Dataset excerpts
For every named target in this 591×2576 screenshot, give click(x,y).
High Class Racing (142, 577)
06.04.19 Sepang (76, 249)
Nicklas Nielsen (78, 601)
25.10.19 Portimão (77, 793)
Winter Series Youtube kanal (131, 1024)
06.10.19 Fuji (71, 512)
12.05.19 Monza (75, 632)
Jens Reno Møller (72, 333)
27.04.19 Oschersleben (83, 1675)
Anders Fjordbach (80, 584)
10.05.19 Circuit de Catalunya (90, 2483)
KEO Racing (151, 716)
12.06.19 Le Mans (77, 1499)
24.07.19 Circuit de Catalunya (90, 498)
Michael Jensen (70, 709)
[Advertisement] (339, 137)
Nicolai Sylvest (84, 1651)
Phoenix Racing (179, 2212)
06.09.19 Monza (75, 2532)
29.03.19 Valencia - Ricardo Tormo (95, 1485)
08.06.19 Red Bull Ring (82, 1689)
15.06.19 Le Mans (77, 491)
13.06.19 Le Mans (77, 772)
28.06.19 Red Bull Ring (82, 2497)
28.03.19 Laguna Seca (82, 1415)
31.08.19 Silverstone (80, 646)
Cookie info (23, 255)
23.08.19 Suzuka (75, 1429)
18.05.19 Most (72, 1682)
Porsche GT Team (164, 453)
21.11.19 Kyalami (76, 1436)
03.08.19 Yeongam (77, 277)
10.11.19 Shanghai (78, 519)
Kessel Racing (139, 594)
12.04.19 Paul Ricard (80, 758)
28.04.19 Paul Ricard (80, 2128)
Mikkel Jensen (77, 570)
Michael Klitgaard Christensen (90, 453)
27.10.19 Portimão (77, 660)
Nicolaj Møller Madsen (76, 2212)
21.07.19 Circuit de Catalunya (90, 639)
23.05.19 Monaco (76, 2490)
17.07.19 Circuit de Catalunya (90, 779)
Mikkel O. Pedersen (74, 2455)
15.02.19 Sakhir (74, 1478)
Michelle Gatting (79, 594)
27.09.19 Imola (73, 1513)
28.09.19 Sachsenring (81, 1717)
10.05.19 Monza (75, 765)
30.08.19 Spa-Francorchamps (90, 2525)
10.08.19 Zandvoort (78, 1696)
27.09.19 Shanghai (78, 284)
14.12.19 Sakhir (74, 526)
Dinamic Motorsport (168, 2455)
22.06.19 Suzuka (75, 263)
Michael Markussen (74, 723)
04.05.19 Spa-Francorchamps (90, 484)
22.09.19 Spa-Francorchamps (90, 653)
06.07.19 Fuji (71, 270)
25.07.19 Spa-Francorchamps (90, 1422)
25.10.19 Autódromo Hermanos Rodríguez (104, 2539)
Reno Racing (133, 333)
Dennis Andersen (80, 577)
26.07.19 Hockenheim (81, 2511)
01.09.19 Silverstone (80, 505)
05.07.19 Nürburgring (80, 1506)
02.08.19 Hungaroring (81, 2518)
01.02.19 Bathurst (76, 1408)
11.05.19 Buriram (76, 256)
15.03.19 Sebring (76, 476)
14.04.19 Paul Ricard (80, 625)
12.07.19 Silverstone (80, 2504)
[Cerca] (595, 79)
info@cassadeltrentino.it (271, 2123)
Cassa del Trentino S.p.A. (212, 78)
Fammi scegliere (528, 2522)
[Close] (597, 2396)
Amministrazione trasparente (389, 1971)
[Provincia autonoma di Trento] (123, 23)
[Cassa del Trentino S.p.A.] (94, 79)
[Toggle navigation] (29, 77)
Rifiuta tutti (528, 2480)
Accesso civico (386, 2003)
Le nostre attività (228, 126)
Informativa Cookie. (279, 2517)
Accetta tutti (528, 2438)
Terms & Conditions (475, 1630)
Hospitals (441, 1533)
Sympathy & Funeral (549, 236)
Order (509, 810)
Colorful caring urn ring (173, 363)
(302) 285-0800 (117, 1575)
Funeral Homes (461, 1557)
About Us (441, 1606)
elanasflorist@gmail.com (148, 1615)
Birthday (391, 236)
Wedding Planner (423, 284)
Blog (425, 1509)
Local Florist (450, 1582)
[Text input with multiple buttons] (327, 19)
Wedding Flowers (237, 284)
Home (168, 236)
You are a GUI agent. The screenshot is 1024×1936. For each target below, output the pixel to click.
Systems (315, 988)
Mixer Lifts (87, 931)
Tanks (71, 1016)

### HOW TO COMPLETE THIS TASK
Write each entry out again. Do not change a word.

### EXERCISE OUTPUT
For every named target in this 591×2576 screenshot, give click(x,y).
High Class Racing (142, 577)
06.04.19 Sepang (76, 249)
Nicklas Nielsen (78, 601)
25.10.19 Portimão (77, 793)
Winter Series Youtube kanal (131, 1024)
06.10.19 Fuji (71, 512)
12.05.19 Monza (75, 632)
Jens Reno Møller (72, 333)
27.04.19 Oschersleben (83, 1675)
Anders Fjordbach (80, 584)
10.05.19 Circuit de Catalunya (90, 2483)
KEO Racing (151, 716)
12.06.19 Le Mans (77, 1499)
24.07.19 Circuit de Catalunya (90, 498)
Michael Jensen (70, 709)
[Advertisement] (339, 137)
Nicolai Sylvest (84, 1651)
Phoenix Racing (179, 2212)
06.09.19 Monza (75, 2532)
29.03.19 Valencia - Ricardo Tormo (95, 1485)
08.06.19 Red Bull Ring (82, 1689)
15.06.19 Le Mans (77, 491)
13.06.19 Le Mans (77, 772)
28.06.19 Red Bull Ring (82, 2497)
28.03.19 Laguna Seca (82, 1415)
31.08.19 Silverstone (80, 646)
Cookie info (23, 255)
23.08.19 Suzuka (75, 1429)
18.05.19 Most (72, 1682)
Porsche GT Team (164, 453)
21.11.19 Kyalami (76, 1436)
03.08.19 Yeongam (77, 277)
10.11.19 Shanghai (78, 519)
Kessel Racing (139, 594)
12.04.19 Paul Ricard (80, 758)
28.04.19 Paul Ricard (80, 2128)
Mikkel Jensen (77, 570)
Michael Klitgaard Christensen (90, 453)
27.10.19 Portimão (77, 660)
Nicolaj Møller Madsen (76, 2212)
21.07.19 Circuit de Catalunya (90, 639)
23.05.19 Monaco (76, 2490)
17.07.19 Circuit de Catalunya (90, 779)
Mikkel O. Pedersen (74, 2455)
15.02.19 Sakhir (74, 1478)
Michelle Gatting (79, 594)
27.09.19 Imola (73, 1513)
28.09.19 Sachsenring (81, 1717)
10.05.19 Monza (75, 765)
30.08.19 Spa-Francorchamps (90, 2525)
10.08.19 Zandvoort (78, 1696)
27.09.19 Shanghai (78, 284)
14.12.19 Sakhir (74, 526)
Dinamic Motorsport (168, 2455)
22.06.19 Suzuka (75, 263)
Michael Markussen (74, 723)
04.05.19 Spa-Francorchamps (90, 484)
22.09.19 Spa-Francorchamps (90, 653)
06.07.19 Fuji (71, 270)
25.07.19 Spa-Francorchamps (90, 1422)
25.10.19 Autódromo Hermanos Rodríguez (104, 2539)
Reno Racing (133, 333)
Dennis Andersen (80, 577)
26.07.19 Hockenheim (81, 2511)
01.09.19 Silverstone (80, 505)
05.07.19 Nürburgring (80, 1506)
02.08.19 Hungaroring (81, 2518)
01.02.19 Bathurst (76, 1408)
11.05.19 Buriram (76, 256)
15.03.19 Sebring (76, 476)
14.04.19 Paul Ricard (80, 625)
12.07.19 Silverstone (80, 2504)
[Cerca] (595, 79)
info@cassadeltrentino.it (271, 2123)
Cassa del Trentino S.p.A. (212, 78)
Fammi scegliere (528, 2522)
[Close] (597, 2396)
Amministrazione trasparente (389, 1971)
[Provincia autonoma di Trento] (123, 23)
[Cassa del Trentino S.p.A.] (94, 79)
[Toggle navigation] (29, 77)
Rifiuta tutti (528, 2480)
Accesso civico (386, 2003)
Le nostre attività (228, 126)
Informativa Cookie. (279, 2517)
Accetta tutti (528, 2438)
Terms & Conditions (475, 1630)
Hospitals (441, 1533)
Sympathy & Funeral (549, 236)
Order (509, 810)
Colorful caring urn ring (173, 363)
(302) 285-0800 (117, 1575)
Funeral Homes (461, 1557)
About Us (441, 1606)
elanasflorist@gmail.com (148, 1615)
Birthday (391, 236)
Wedding Planner (423, 284)
Blog (425, 1509)
Local Florist (450, 1582)
[Text input with multiple buttons] (327, 19)
Wedding Flowers (237, 284)
Home (168, 236)
You are a GUI agent. The screenshot is 1024×1936. For each target below, output the pixel to click.
Systems (315, 988)
Mixer Lifts (87, 931)
Tanks (71, 1016)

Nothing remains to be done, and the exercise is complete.